→ **What is being asked**
In the listing below, find the line that contains "Werkstudentin, Mainova AG" and the line that contains "Buchhaltung". Quote both and every line between them, exactly, and nothing more.

→ **Supplied records**
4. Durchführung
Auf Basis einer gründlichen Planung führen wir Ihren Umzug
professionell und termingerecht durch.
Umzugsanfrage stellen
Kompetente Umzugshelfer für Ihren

==

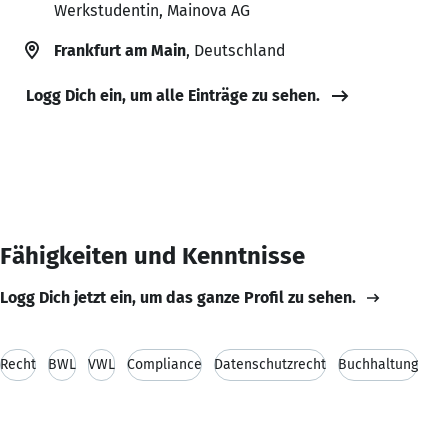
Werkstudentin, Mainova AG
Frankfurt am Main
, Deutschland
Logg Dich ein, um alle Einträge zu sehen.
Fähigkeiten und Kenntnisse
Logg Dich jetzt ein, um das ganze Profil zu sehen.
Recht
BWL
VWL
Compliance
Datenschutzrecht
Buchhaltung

→ **Solution to this task**
Werkstudentin, Mainova AG
Frankfurt am Main
, Deutschland
Logg Dich ein, um alle Einträge zu sehen.
Fähigkeiten und Kenntnisse
Logg Dich jetzt ein, um das ganze Profil zu sehen.
Recht
BWL
VWL
Compliance
Datenschutzrecht
Buchhaltung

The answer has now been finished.